START RECORD EXTRACTS

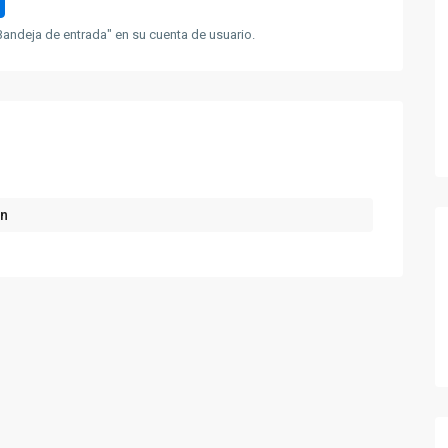
andeja de entrada" en su cuenta de usuario.
ón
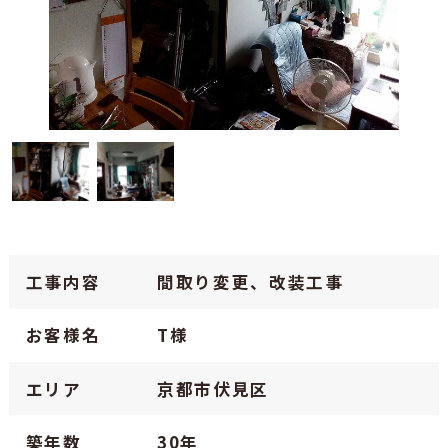
工事内容
間取り変更、改装工事
お客様名
T様
エリア
京都市伏見区
築年数
30年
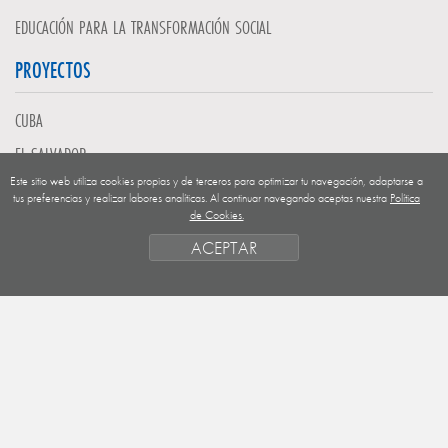
EDUCACIÓN PARA LA TRANSFORMACIÓN SOCIAL
PROYECTOS
CUBA
EL SALVADOR
Este sitio web utiliza cookies propias y de terceros para optimizar tu navegación, adaptarse a
GUATEMALA
tus preferencias y realizar labores analíticas. Al continuar navegando aceptas nuestra
Política
de Cookies.
NICARAGUA
ACEPTAR
SAHARA OCCIDENTAL
EUROPA
HONDURAS
ESTADO DE FINANCIACION
FORMAS DE GESTIÓN Y CRITERIOS
PRIORIDADES GEOGRÁFICAS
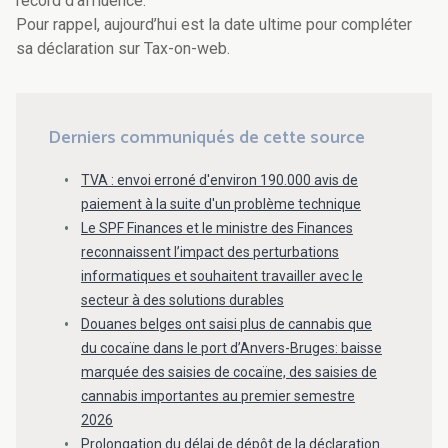
record d’affluence.
Pour rappel, aujourd’hui est la date ultime pour compléter
sa déclaration sur Tax-on-web.
Derniers communiqués de cette source
TVA : envoi erroné d'environ 190.000 avis de
paiement à la suite d'un problème technique
Le SPF Finances et le ministre des Finances
reconnaissent l’impact des perturbations
informatiques et souhaitent travailler avec le
secteur à des solutions durables
Douanes belges ont saisi plus de cannabis que
du cocaïne dans le port d’Anvers-Bruges: baisse
marquée des saisies de cocaïne, des saisies de
cannabis importantes au premier semestre
2026
Prolongation du délai de dépôt de la déclaration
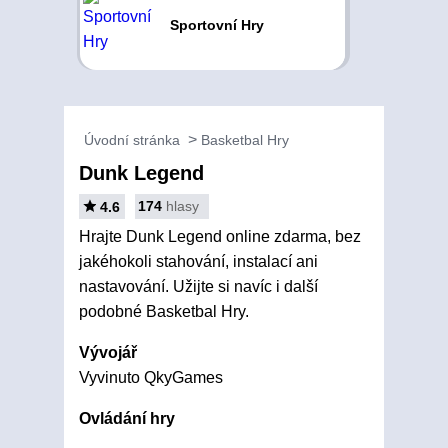
Sportovní Hry
Úvodní stránka
Basketbal Hry
Dunk Legend
174
hlasy
4.6
Hrajte Dunk Legend online zdarma, bez
jakéhokoli stahování, instalací ani
nastavování. Užijte si navíc i další
podobné Basketbal Hry.
Vývojář
Vyvinuto QkyGames
Ovládání hry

END RECORD EXTRACTS

_ACTIVITY_. Beginning with the line that contains "marquée des saisies", reproduce every line through the end of the records above exactly, leaving pictures out.

_REPLY_.
marquée des saisies de cocaïne, des saisies de
cannabis importantes au premier semestre
2026
Prolongation du délai de dépôt de la déclaration
Sportovní Hry
Úvodní stránka
Basketbal Hry
Dunk Legend
174
hlasy
4.6
Hrajte Dunk Legend online zdarma, bez
jakéhokoli stahování, instalací ani
nastavování. Užijte si navíc i další
podobné Basketbal Hry.
Vývojář
Vyvinuto QkyGames
Ovládání hry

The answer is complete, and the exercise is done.